Forest News: Summer 1997


For more Forest News, see later issues of Reclaiming Quarterly

Headwaters Forest Allies Gear Up for September

Protecting the Great Coast Rainforest

Time to Save the Elk River

Forest Resources



Headwaters Forest Allies Gear Up for September

For updates on Headwaters Forest news, see later issues of Reclaiming Quarterly


By Bay Area Coalition for Headwaters
copyright 1997

With logging at the 60,000-acre Headwaters Forest halted for the summer due to endangered species restrictions, activists have begun organizing for a massive outpouring of support in September.

Last fall, 7,000 people marched and rallied near the Northern California site, and over 1,000 were arrested in a huge civil disobedience action that increased pressure on both the government and Pacific Lumber to reach a deal which would preserve the world's largest privately-owned stand of old-growth redwoods for future generations.

This year, demonstrations are planned for September 14-15, and friends of Headwaters across the continent are making plans to attend.

Brokered deal jeopardizes forest, endangered species

At six public hearings held throughout the state this winter, outraged citizens turned out en masse to condemn the government's backroom deal to pay Maxxam Corporation. $380 million in public land and cash for just 12 percent of the irreplaceable 60,000-acre Headwaters Forest.

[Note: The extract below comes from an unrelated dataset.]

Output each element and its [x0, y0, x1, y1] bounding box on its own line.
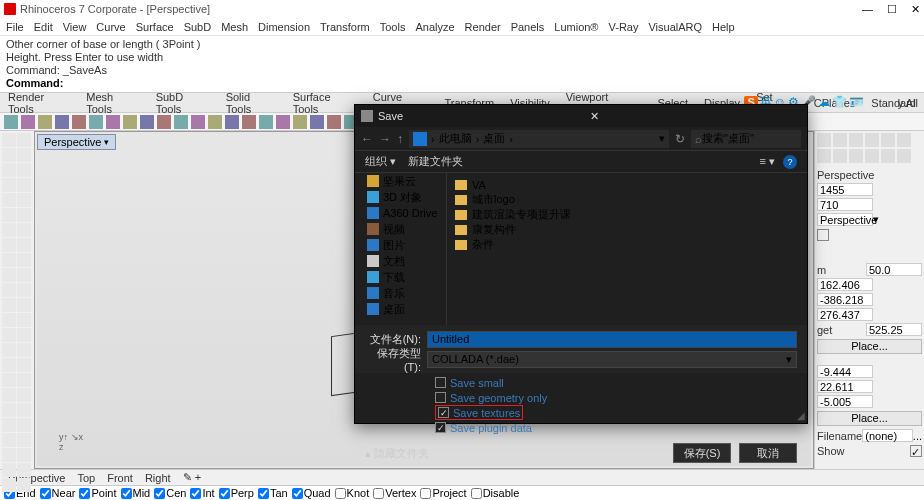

The hearings were jointly conducted by the U.S. Fish and Wildlife Service (FWS), the California Department of Forestry (CDF), and other agencies to receive public input on issues to be addressed in a combined state and federal environmental impact study for the Headwaters proposal.

Front-line activists who have waged a 10-year battle to save Headwaters from Pacific Lumber's chainsaws and greed warned that the government's accord threatened the survival of several endangered species who make their home in the old growth redwoods.

The September 1996 agreement brokered by Senator Dianne Feinstein -- an inveterate friend to developers and industrialists -- would trade $250 million of federal land and cash and $130 million of state land in exchange for 5,625 acres in Headwaters Forest, including the 3,000-acre pristine Headwaters Grove and adjacent Elkhead Springs Grove.

Yet it would leave unprotected four other ancient redwood groves and residual old growth forest land owned by Maxxam subsidiary Pacific Lumber, which conducted salvage logging in the groves last fall. The government would acquire an additional 1,900 acres of logged-over second-growth forest adjacent to Headwaters Grove from neighboring Elk River Timber Company as a buffer zone.

Public demands: Save all 60,000 acres

The hearings turned into an outpouring of impassioned support for preserving the entire Headwaters Forest -- from feisty "Grandmothers for Headwaters'' to schoolchildren singing songs about trees to religious leaders evoking a spiritual imperative to preserve the ancient redwoods for future generations. Speaker after speaker condemned the government's deal as a blatant sell-out and serious breach of public trust, and called for protection of all six ancient groves and 60,000 acres in the Headwaters complex.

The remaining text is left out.